Finally, another critical point when discussing about intraocular sampling to quantify molecular biomarkers of retinal and choroidal disorders is the control group. It is commonly agreed that healthy controls are represented by a group of age-matched subjects, unaffected by concomitant relevant systemic or ocular disorders, which may act as confounders of biomarker quantification. The invasiveness of vitreous sampling may raise ethical concerns, thus restricting the possible control group to organ donors or patients undergoing vitrectomy for non-DR-related diseases, such as macular hole, epiretinal membrane, or retinal detachment [24, 39]. For intraocular AH biomarkers studies, the control subjects are commonly chosen among healthy people undergoing an already planned cataract surgery, and the AH sample is obtained as first step of the surgical procedure. Yao J et al. confirmed the reliability of these controls, and this approach is now widely accepted in studies of intraocular proteomics [40,41,42,43,44,45,46].
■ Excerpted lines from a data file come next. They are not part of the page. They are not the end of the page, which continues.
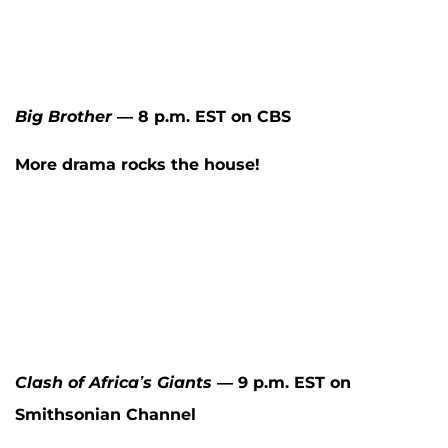
Big Brother
— 8 p.m. EST on CBS
More drama rocks the house!
Clash of Africa’s Giants
— 9 p.m. EST on
Smithsonian Channel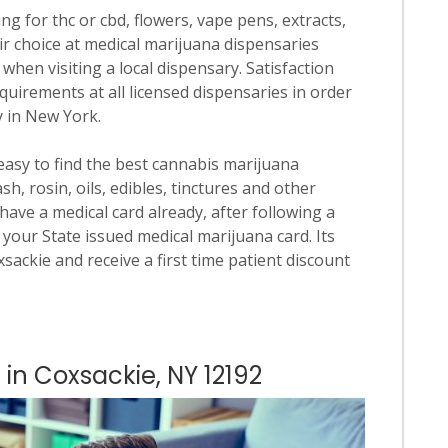
ng for thc or cbd, flowers, vape pens, extracts,
ir choice at medical marijuana dispensaries
 when visiting a local dispensary. Satisfaction
quirements at all licensed dispensaries in order
y in New York.
 easy to find the best cannabis marijuana
h, rosin, oils, edibles, tinctures and other
have a medical card already, after following a
your State issued medical marijuana card. Its
oxsackie and receive a first time patient discount
 in Coxsackie, NY 12192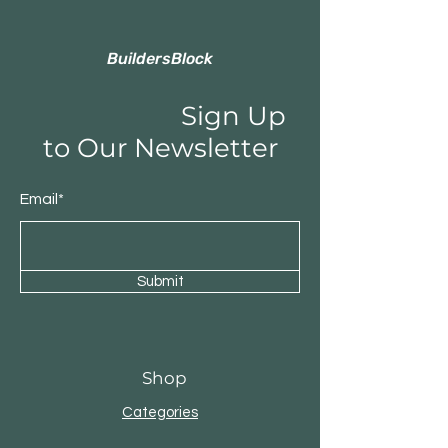
BuildersBlock
Sign Up
to Our Newsletter
Email*
Submit
Shop
Categories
Proteomics and metabolomics in diabetic retina
Proteomics
Human fluids are represented by a complex mixture of cells, electrolytes, organic solutes, and proteins of different molecular weight, such as growth factors, cytokines, and additional proteins whose main function is to provide the metabolic requirements to the ocular tissues. The identification and quantification of proteins, including their isoforms, variants, and posttranslational modifications, in the compartments of the eye in both health and disease are addressed as “proteomics” of intraocular fluids [47].
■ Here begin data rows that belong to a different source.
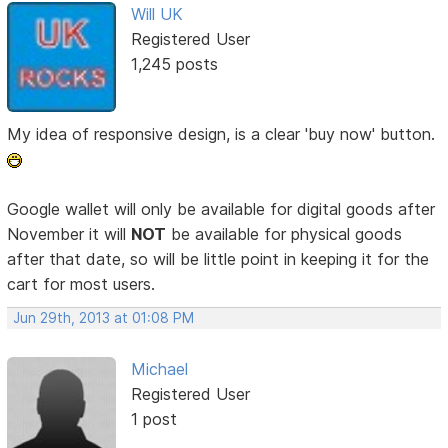
Will UK
Registered User
1,245 posts
My idea of responsive design, is a clear 'buy now' button.
Google wallet will only be available for digital goods after
November it will
NOT
be available for physical goods
after that date, so will be little point in keeping it for the
cart for most users.
Jun 29th, 2013 at 01:08 PM
Michael
Registered User
1 post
The National Institutes of Health Biomarkers Definitions Working Group has defined a biomarker as “a characteristic that is objectively measured and evaluated as an indicator of normal biological processes, pathogenic processes, or pharmacologic responses to a therapeutic intervention” [48]. Regarding the eye, both imaging and biochemical biomarkers may be considered. Circulating (serum) biochemical biomarkers have poorly contributed to the comprehension and management of DR and diabetic maculopathy and are not applied in clinical practice. This is mainly because of the limited number of correlations found between serum parameters (mainly inflammatory cytokines, such as interleukins and VEGF) and diabetic-related retinal complications (such as DME, PDR, or foveal avascular zone enlargement) [15, 49]. As regards imaging biomarkers, the use of structural OCT has certainly contributed to quantify some retinal parameters, such as central retinal thickness and the presence and characteristics of intra-retinal or sub-retinal fluid. A new promising diagnostic technology is OCT angiography, but its full validation in DR is still under debate [50]. Conversely, direct ocular sampling—vitreous and/or aqueous—has the potential to offer more detailed information, which may be defined more “quantitative” than “qualitative,” through the detection of biochemical local biomarkers. In fact, the quantification of specific protein concentration and its variation in different disease phases (compared to controls) provide a precise tool to define each eye condition. Several proteomic studies have been published about posterior segment disorders, such as DR and DME [29, 32, 41, 42].
Metabolomics
In the very recent years, a newest approach, the metabolomics, has also been developed both in vitreous and aqueous humor samples to evaluate retinal disorders, DR in particular [51]. The “metabolome” represents a set of metabolites in a biological tissue, in this case the eye, which are the end-products of a specific cellular process [18, 51, 52]. Metabolomics specifically seek to measure those metabolites which change in response to a stimulus of one sort or another, providing a dynamic picture of the processes occurring into the eye. For example, the recent AH metabolomic studies on diabetic patients showed a possible alteration of mitochondrial function in long-duration diabetics and oxidative stress and endothelial damage. This new approach may add novel insights in the altered biological processes of the retina, coupling biochemical information to clinical ones [18, 51,52,53,54,55].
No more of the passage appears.